▶ _WHAT TO WORK ON_: Look through the listing below and write out exactly the lines from the line with "Digitalis purpurea L. (110, 572)" to the line with "Linaria vulgaris P. Mill. (117, 832)", both included, and no others.

======

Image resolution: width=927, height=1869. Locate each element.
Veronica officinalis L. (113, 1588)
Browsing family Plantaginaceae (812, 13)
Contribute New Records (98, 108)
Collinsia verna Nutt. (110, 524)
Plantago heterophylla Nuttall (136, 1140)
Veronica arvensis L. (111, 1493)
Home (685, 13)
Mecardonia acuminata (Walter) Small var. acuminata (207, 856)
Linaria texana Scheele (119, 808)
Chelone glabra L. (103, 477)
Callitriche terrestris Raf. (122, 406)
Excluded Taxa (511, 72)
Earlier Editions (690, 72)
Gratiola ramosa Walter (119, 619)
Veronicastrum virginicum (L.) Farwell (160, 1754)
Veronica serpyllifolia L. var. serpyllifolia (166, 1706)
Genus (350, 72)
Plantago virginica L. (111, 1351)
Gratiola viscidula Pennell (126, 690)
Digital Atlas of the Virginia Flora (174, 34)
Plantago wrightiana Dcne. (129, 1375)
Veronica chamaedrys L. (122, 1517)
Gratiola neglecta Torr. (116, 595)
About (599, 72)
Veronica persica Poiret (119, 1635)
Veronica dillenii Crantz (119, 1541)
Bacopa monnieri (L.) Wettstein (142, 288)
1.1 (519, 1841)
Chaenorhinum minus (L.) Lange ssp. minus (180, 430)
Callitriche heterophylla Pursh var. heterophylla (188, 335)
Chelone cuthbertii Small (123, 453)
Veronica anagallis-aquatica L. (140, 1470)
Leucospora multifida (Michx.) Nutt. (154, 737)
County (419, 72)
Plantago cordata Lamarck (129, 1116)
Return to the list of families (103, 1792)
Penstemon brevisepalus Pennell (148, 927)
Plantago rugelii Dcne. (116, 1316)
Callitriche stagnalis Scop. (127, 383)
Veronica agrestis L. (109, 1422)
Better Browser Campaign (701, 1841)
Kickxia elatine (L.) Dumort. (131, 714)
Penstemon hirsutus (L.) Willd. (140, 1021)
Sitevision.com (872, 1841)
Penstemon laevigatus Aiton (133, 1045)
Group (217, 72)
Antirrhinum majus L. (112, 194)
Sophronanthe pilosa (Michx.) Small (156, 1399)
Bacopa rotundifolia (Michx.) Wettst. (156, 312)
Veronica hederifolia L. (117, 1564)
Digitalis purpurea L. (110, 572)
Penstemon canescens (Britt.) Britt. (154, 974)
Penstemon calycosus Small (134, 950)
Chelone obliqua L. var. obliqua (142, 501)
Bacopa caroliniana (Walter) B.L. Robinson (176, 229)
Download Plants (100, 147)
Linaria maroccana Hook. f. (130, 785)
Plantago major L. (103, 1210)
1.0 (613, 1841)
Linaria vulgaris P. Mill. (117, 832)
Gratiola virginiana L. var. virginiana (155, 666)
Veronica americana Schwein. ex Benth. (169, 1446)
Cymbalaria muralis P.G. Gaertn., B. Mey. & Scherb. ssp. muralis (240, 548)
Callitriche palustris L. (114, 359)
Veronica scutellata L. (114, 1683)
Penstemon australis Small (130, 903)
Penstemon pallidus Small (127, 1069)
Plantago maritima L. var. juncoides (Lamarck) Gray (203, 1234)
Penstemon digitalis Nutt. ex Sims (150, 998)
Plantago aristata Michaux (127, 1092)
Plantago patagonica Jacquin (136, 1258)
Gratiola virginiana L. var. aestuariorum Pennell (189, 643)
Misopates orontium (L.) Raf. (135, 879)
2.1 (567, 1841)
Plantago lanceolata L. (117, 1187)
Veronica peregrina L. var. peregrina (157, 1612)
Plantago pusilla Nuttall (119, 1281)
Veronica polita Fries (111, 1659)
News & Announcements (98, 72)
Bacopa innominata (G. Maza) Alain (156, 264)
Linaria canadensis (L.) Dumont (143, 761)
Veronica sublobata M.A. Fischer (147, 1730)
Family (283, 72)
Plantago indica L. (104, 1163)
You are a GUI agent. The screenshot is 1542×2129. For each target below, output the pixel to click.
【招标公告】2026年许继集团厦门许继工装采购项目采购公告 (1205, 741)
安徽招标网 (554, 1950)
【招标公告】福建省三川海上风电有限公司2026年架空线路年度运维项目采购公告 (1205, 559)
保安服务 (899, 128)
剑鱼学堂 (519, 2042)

======

▶ _TASK ANSWER_:
Digitalis purpurea L. (110, 572)
Penstemon canescens (Britt.) Britt. (154, 974)
Penstemon calycosus Small (134, 950)
Chelone obliqua L. var. obliqua (142, 501)
Bacopa caroliniana (Walter) B.L. Robinson (176, 229)
Download Plants (100, 147)
Linaria maroccana Hook. f. (130, 785)
Plantago major L. (103, 1210)
1.0 (613, 1841)
Linaria vulgaris P. Mill. (117, 832)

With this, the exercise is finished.